Editorial Comment: Captured CITES fast becoming irrelevant

It is the vogue of our time, that Zimbabwe is struggling to fund the upkeep of its elephant population during this menacing drought, yet the country is sitting on huge stockpiles of ivory which it cannot sell, due to statutory restrictions from the Convention on International Trade on Endangered Species (CITES).

Zimbabwe acceded to CITES in 1981 and since then the country has been struggling to have the organisation understand that it has more elephants than it can sustain and that it can sell selected elephants live, or sell them for sport hunting or straight ivory.

But it has been a struggle, yet the country’s sound wildlife management systems have seen the animal population increase.

It is sad the CITES would rather see the elephants struggle for space and food and die of drought and starvation, than have the country sell them on time and make money. We will not be wrong to say that CITES has been captured and that CITES is fast becoming irrelevant to the elephants’ cause and indeed communities living in constant contact with the elephants.

It is sad that CITES would rather have elephant carcasses rot in Hwange National Park than have the communities around Hwange have the meat.

And, yet we know that communities bear the brunt of the elephants when they overflow the national park boundaries and feed on their crops or even trample the villagers. 

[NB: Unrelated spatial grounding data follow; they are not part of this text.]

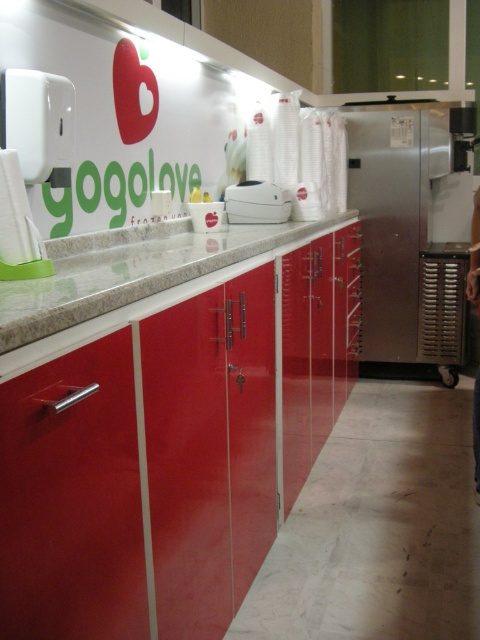 Question: Does granite countertop at center appear under white plastic toaster at center?

Choices:
 (A) yes
 (B) no

Answer: (A)

Question: Is stainless steel refrigerator at right wider than white plastic toaster at center?

Choices:
 (A) no
 (B) yes

Answer: (B)

Question: Which of the following is the farthest from the observer?

Choices:
 (A) white plastic toaster at center
 (B) stainless steel refrigerator at right
 (C) granite countertop at center

Answer: (B)

Question: Which point appears farthest from the camera in this image?

Choices:
 (A) (252, 182)
 (B) (151, 228)

Answer: (A)

Question: Which object appears closest to the camera in this image?

Choices:
 (A) granite countertop at center
 (B) white plastic toaster at center
 (C) stainless steel refrigerator at right

Answer: (A)

Question: Where is stainless steel refrigerator at right located in relation to granite countertop at center in the image?

Choices:
 (A) left
 (B) right

Answer: (B) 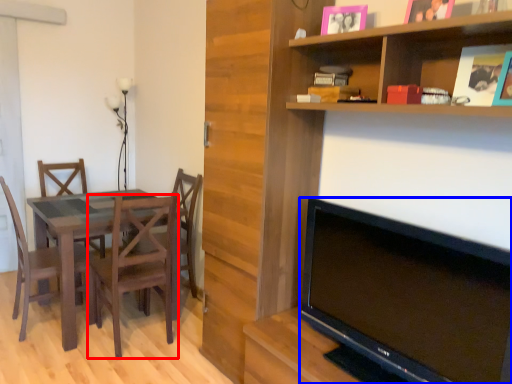 Question: Which of the following is the farthest to the observer, chair (highlighted by a red box) or television (highlighted by a blue box)?

Choices:
 (A) chair
 (B) television

Answer: (A) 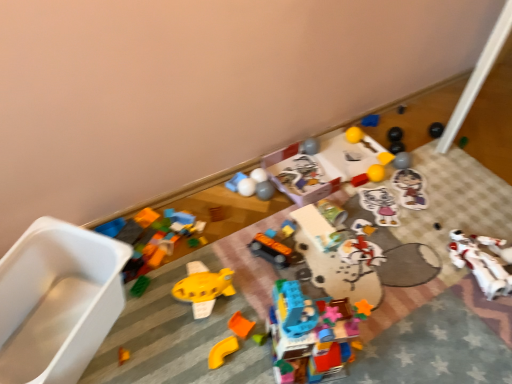 This screenshot has width=512, height=384. Find the location of `free space in front of white plastic robot at lower right, which appears as the seventeenth toy when viewed from the left`. free space in front of white plastic robot at lower right, which appears as the seventeenth toy when viewed from the left is located at coordinates (474, 321). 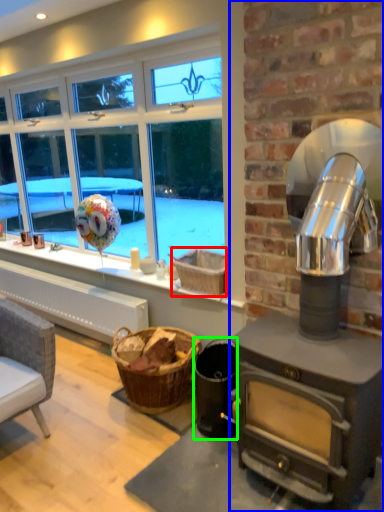 Question: Which is farther away from basket (highlighted by a red box)? fireplace (highlighted by a blue box) or appliance (highlighted by a green box)?

Choices:
 (A) fireplace
 (B) appliance

Answer: (A) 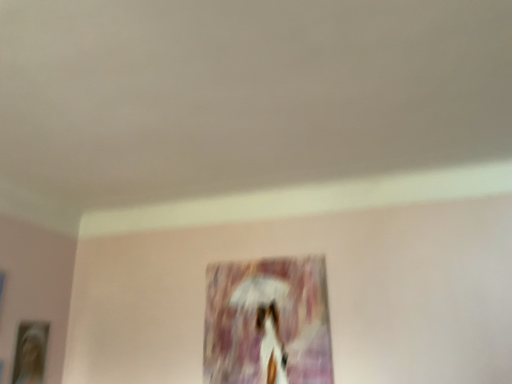 Question: Considering the relative positions of matte purple painting at center, the first picture frame when ordered from right to left, and wooden photo frame at lower left, the 2th picture frame when ordered from right to left, in the image provided, is matte purple painting at center, the first picture frame when ordered from right to left, in front of wooden photo frame at lower left, the 2th picture frame when ordered from right to left,?

Choices:
 (A) no
 (B) yes

Answer: (B)

Question: From the image's perspective, does matte purple painting at center, arranged as the 2th picture frame when viewed from the left, appear lower than wooden photo frame at lower left, the 2th picture frame when ordered from right to left?

Choices:
 (A) no
 (B) yes

Answer: (A)

Question: Does matte purple painting at center, the first picture frame when ordered from right to left, have a lesser height compared to wooden photo frame at lower left, the 2th picture frame when ordered from right to left?

Choices:
 (A) yes
 (B) no

Answer: (B)

Question: Considering the relative sizes of matte purple painting at center, the first picture frame when ordered from right to left, and wooden photo frame at lower left, the 2th picture frame when ordered from right to left, in the image provided, is matte purple painting at center, the first picture frame when ordered from right to left, thinner than wooden photo frame at lower left, the 2th picture frame when ordered from right to left,?

Choices:
 (A) yes
 (B) no

Answer: (A)

Question: Is wooden photo frame at lower left, the 2th picture frame when ordered from right to left, a part of matte purple painting at center, arranged as the 2th picture frame when viewed from the left?

Choices:
 (A) yes
 (B) no

Answer: (B)

Question: Is matte purple painting at center, arranged as the 2th picture frame when viewed from the left, facing towards wooden photo frame at lower left, the 2th picture frame when ordered from right to left?

Choices:
 (A) no
 (B) yes

Answer: (A)

Question: Can you confirm if wooden photo frame at lower left, the 2th picture frame when ordered from right to left, is shorter than matte purple painting at center, the first picture frame when ordered from right to left?

Choices:
 (A) no
 (B) yes

Answer: (B)

Question: Is wooden photo frame at lower left, the 2th picture frame when ordered from right to left, not inside matte purple painting at center, arranged as the 2th picture frame when viewed from the left?

Choices:
 (A) yes
 (B) no

Answer: (A)

Question: Considering the relative sizes of wooden photo frame at lower left, the 2th picture frame when ordered from right to left, and matte purple painting at center, arranged as the 2th picture frame when viewed from the left, in the image provided, is wooden photo frame at lower left, the 2th picture frame when ordered from right to left, wider than matte purple painting at center, arranged as the 2th picture frame when viewed from the left,?

Choices:
 (A) yes
 (B) no

Answer: (A)

Question: Is wooden photo frame at lower left, the 2th picture frame when ordered from right to left, far away from matte purple painting at center, arranged as the 2th picture frame when viewed from the left?

Choices:
 (A) yes
 (B) no

Answer: (A)

Question: Is wooden photo frame at lower left, the 1th picture frame viewed from the left, thinner than matte purple painting at center, the first picture frame when ordered from right to left?

Choices:
 (A) no
 (B) yes

Answer: (A)

Question: Is the position of wooden photo frame at lower left, the 2th picture frame when ordered from right to left, more distant than that of matte purple painting at center, arranged as the 2th picture frame when viewed from the left?

Choices:
 (A) yes
 (B) no

Answer: (A)

Question: Considering their positions, is matte purple painting at center, the first picture frame when ordered from right to left, located in front of or behind wooden photo frame at lower left, the 2th picture frame when ordered from right to left?

Choices:
 (A) behind
 (B) front

Answer: (B)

Indeed it is the sad story of our time that through CITES, African nations like Zimbabwe that have an over-population of elephant are blocked from benefiting from the jumbos.

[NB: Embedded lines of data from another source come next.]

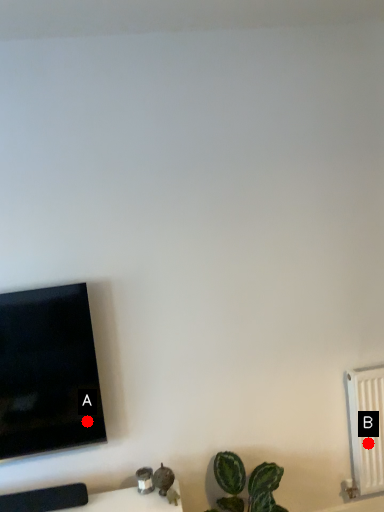 Question: Two points are circled on the image, labeled by A and B beside each circle. Which point is closer to the camera taking this photo?

Choices:
 (A) A is closer
 (B) B is closer

Answer: (A) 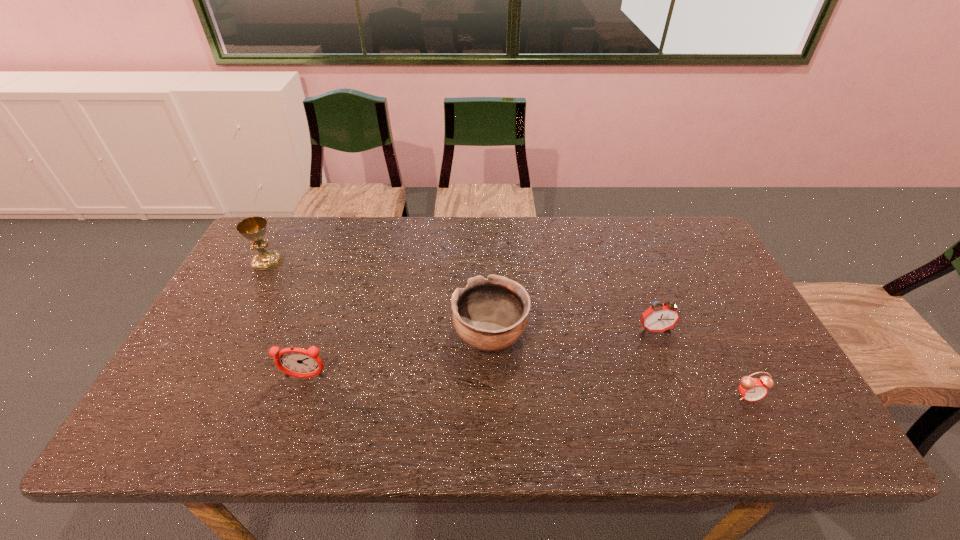 Locate an element on the screen. This screenshot has width=960, height=540. free space located 0.140m on the left of the pottery is located at coordinates (400, 335).

Locate an element on the screen. The image size is (960, 540). vacant space located 0.060m on the front-facing side of the second object from left to right is located at coordinates (296, 404).

Identify the location of vacant area situated 0.170m on the clock face of the second object from right to left. 678,391.

Image resolution: width=960 pixels, height=540 pixels. I want to click on object at the far edge, so click(x=254, y=228).

Locate an element on the screen. object that is at the left edge is located at coordinates (254, 228).

Image resolution: width=960 pixels, height=540 pixels. What are the coordinates of `object that is at the right edge` in the screenshot? It's located at (752, 389).

Where is `object positioned at the far left corner`? object positioned at the far left corner is located at coordinates (254, 228).

Identify the location of vacant space at the far edge of the desktop. This screenshot has width=960, height=540. (x=444, y=261).

What are the coordinates of `free space at the near edge` in the screenshot? It's located at (399, 443).

Where is `free space at the left edge of the desktop`? Image resolution: width=960 pixels, height=540 pixels. free space at the left edge of the desktop is located at coordinates (257, 314). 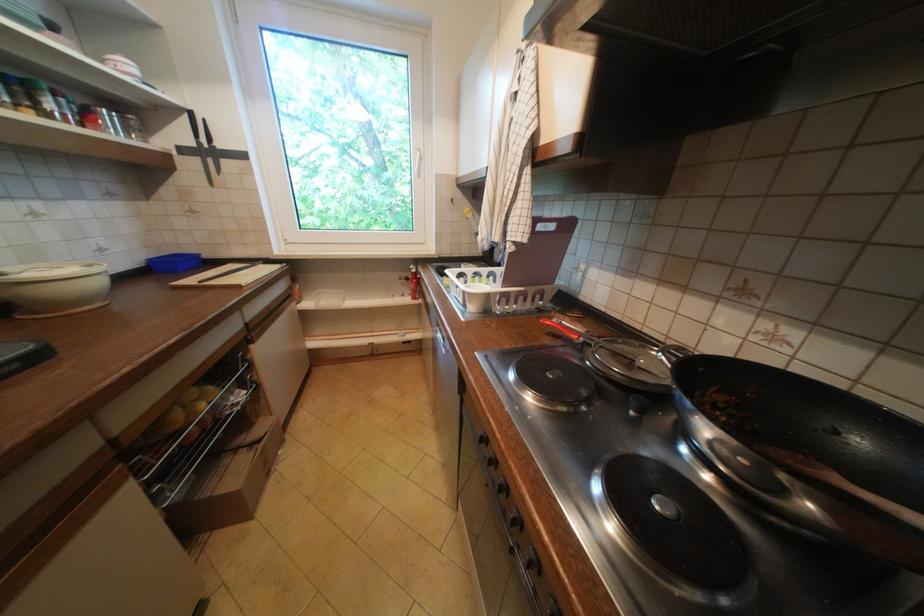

Ecologists say an elephant needs a square kilometre of land to live sustainably and yet Hwange National Park, which is 14 700km2 and should be having 14 000 elephants is currently holding a mammoth 55 000 elephants.

It is fact not fiction that a mature elephant requires an average of 200 litres of water per day. Worse still, Hwange has no natural water source, the Zimbabwe National Parks and Wildlife Management Authority has installed solar and diesel-powered pumps that provide about 500 000 litres of water per day. Well this is no mean expense.

It is therefore an affront to animal justice when Zimbabwe is not allowed to make money from the elephant, simply because it is a signatory to CITES.

What is the relevance of CITES if it makes us look helplessly as the same elephant collapse and die of starvation?

What is the meaning of CITES to the villagers around Hwange who are in perpetual conflict with the elephants that cross into their fields and gardens in search of scarce food?

What is the purpose of CITES if its policies perpetuate human-wildlife conflict which we all know has dangerous consequences?

There is need therefore for CITES to be more sensitive to the plight of Zimbabweans. We will not go into the politics that have seen CITES captured by powerful nations of the world.

Going forward, Zimbabwe and its like-minded neighbours should just pull out of CITES. It is not just helping.

If Zimbabwe was allowed to sell its elephants and ivory, it would manage its elephant population through quota setting hunting or culling. The country would get a lot of money that would be channelled to conservation work.

Everything else being normal, international malice aside, Zimbabwe should have been free to sell its ivory and raise money for the drilling of boreholes and for supplementary feeding, among other needs.

Suffice to say, the European narrative that speaks to their superior thinking and management skills while undermining the thinking of Africans who face the elephants every day is bad politics. 

We are aware that some regional countries cannot speak against CITES because they get behind the scenes funding from the powerful nations. We are aware that the United States of America recently bought elephants from regional countries against CITES regulations and no one is raising a finger. When it comes to Zimbabwe the US will harp.

Currently, Zimbabwe is being helped by well-wishers like China Zimbabwe Wildlife Foundation to give supplementary feed to elephants and other wildlife mainly in Mana Pools.

The point is Zimbabwe has now become a basket case in wildlife management yet it could sell its wildlife to sustain itself or at least offset some most of the costs. CITES is captured and CITES is fast becoming irrelevant to our cause.